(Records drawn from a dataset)
┄┄┄┄┄┄┄┄┄┄

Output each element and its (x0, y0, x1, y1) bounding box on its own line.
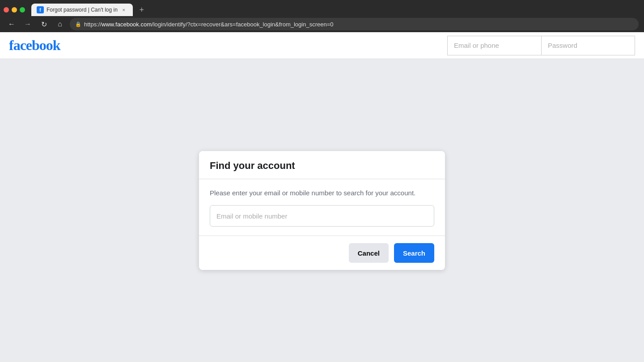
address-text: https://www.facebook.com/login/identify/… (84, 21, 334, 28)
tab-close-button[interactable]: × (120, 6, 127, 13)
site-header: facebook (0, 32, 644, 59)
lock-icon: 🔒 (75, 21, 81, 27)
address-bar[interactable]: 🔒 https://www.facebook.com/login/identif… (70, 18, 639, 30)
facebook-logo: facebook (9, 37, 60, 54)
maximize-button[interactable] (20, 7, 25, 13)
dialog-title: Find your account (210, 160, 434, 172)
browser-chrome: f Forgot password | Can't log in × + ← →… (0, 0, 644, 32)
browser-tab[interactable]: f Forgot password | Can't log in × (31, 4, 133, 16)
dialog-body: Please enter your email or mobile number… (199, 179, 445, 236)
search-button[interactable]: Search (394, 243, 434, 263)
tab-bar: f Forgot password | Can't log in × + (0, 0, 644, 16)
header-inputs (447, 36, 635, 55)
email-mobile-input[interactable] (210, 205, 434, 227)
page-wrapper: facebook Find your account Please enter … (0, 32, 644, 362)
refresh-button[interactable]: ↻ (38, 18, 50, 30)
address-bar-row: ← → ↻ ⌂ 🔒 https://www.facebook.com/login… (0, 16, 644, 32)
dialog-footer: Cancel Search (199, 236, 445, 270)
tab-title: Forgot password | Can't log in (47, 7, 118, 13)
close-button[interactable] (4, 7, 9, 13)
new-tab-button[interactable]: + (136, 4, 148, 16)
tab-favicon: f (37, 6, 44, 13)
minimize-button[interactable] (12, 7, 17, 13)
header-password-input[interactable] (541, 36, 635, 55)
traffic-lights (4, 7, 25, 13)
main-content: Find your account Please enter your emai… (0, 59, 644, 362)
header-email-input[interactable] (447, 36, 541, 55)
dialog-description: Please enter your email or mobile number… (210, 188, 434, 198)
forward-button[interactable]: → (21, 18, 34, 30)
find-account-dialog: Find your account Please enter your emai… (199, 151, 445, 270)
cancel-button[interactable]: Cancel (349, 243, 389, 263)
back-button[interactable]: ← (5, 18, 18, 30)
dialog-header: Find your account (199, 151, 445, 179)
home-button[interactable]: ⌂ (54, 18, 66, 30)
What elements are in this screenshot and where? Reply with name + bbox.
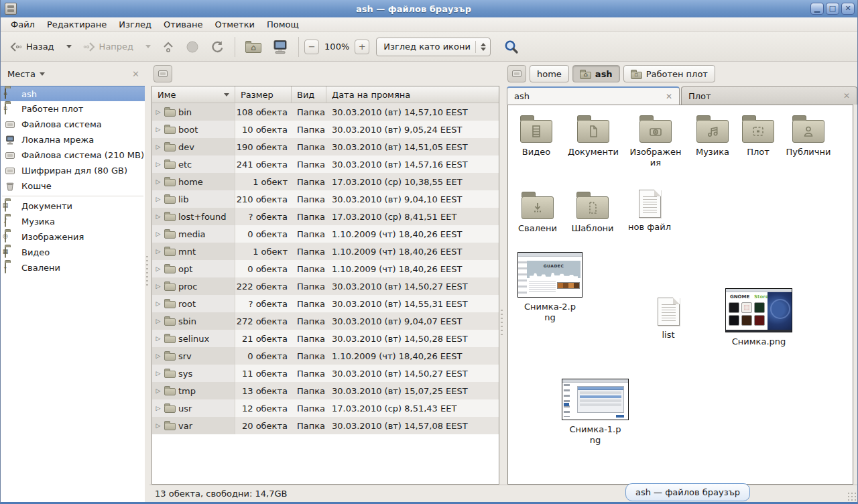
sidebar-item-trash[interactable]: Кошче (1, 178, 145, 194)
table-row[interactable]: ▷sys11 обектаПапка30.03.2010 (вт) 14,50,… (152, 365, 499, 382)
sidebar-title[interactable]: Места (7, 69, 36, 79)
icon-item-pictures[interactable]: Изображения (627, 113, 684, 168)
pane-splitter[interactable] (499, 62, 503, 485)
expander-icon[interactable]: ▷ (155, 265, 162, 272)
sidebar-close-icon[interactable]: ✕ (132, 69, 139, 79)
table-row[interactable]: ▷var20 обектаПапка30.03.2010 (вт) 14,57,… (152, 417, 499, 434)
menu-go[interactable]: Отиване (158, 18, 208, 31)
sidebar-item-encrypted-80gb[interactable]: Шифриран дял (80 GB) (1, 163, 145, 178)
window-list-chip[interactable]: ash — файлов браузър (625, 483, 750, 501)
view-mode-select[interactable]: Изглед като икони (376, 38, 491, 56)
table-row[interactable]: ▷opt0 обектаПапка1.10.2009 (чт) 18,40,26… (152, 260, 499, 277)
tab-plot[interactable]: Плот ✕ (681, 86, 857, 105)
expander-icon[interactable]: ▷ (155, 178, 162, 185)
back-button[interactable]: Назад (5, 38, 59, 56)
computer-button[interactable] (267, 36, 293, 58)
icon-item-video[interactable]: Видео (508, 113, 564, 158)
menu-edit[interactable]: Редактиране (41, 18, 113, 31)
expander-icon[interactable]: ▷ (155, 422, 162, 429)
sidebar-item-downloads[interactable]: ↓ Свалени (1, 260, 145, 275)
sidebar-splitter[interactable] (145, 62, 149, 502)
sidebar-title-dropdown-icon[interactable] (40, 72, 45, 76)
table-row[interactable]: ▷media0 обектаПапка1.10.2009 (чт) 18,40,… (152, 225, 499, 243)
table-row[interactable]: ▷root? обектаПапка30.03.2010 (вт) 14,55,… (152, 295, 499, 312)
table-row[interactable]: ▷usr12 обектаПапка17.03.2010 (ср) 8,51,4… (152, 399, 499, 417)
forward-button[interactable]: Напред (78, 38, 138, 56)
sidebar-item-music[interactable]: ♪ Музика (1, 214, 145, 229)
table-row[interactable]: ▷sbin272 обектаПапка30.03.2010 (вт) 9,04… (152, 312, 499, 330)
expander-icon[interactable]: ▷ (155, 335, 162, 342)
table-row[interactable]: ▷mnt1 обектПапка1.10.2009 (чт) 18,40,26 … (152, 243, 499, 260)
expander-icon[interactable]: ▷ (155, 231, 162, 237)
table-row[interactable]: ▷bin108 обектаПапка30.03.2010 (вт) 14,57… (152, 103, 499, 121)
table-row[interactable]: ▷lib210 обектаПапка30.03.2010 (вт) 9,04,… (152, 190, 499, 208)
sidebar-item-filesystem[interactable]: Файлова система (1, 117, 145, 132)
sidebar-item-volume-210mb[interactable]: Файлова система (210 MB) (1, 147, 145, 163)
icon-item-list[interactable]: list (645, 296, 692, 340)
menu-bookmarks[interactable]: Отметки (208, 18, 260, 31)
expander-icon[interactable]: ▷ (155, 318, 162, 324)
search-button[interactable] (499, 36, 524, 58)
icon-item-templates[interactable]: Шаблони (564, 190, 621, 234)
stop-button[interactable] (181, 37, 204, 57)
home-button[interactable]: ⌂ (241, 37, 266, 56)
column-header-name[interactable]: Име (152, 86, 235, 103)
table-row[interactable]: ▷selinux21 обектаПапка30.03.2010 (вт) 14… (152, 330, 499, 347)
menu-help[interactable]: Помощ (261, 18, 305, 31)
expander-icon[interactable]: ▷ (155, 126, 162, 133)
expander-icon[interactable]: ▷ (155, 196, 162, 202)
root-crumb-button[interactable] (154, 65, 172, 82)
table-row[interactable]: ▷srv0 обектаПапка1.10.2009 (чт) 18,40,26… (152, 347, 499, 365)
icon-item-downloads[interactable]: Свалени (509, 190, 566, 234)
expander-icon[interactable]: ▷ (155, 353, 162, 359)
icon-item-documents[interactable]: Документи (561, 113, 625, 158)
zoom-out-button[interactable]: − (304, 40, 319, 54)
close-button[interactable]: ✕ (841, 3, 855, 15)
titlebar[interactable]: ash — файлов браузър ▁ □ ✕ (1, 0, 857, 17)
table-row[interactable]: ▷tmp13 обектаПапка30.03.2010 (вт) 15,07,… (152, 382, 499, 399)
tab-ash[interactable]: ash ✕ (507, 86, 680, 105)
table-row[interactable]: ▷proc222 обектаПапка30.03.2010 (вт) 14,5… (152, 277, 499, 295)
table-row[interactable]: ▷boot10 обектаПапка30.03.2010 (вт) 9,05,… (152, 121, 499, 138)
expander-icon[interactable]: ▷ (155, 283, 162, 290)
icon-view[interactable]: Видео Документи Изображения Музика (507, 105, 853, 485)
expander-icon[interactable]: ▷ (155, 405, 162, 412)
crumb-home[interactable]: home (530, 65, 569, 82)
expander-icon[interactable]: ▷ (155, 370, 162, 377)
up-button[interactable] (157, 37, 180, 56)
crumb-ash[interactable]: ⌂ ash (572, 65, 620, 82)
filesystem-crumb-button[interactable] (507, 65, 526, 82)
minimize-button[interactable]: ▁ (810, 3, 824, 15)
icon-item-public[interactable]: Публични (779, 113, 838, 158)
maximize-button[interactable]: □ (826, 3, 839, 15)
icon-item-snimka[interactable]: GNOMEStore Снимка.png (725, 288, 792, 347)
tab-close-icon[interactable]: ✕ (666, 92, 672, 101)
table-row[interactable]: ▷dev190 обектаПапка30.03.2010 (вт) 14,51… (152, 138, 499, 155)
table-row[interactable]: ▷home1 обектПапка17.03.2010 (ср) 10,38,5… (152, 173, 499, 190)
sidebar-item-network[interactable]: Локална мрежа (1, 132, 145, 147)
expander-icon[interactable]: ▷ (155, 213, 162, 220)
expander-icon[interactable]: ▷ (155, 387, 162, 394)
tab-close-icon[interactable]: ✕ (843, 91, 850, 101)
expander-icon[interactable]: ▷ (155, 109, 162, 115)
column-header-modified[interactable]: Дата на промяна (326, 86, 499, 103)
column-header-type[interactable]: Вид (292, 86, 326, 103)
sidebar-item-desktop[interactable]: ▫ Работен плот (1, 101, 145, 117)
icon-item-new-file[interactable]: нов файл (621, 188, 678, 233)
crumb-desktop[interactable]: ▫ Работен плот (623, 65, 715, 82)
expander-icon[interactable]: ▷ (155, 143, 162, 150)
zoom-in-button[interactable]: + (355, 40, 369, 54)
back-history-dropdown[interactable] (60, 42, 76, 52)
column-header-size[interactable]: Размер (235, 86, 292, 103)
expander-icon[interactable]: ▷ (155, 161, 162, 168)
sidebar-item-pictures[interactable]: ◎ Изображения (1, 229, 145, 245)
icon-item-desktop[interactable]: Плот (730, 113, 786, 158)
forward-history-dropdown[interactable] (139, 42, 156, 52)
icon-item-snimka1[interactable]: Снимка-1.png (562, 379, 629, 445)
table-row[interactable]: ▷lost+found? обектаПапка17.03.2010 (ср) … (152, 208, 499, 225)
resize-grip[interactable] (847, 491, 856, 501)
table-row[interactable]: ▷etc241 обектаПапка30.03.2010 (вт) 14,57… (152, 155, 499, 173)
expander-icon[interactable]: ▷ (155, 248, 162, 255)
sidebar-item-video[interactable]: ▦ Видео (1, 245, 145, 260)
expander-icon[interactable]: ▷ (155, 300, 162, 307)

┄┄┄┄┄┄┄┄┄┄

What is required:
Your answer should be each line of the data that contains the word "система", copied as it stands.

Exercise solution:
sidebar-item-filesystem[interactable]: Файлова система (1, 117, 145, 132)
sidebar-item-volume-210mb[interactable]: Файлова система (210 MB) (1, 147, 145, 163)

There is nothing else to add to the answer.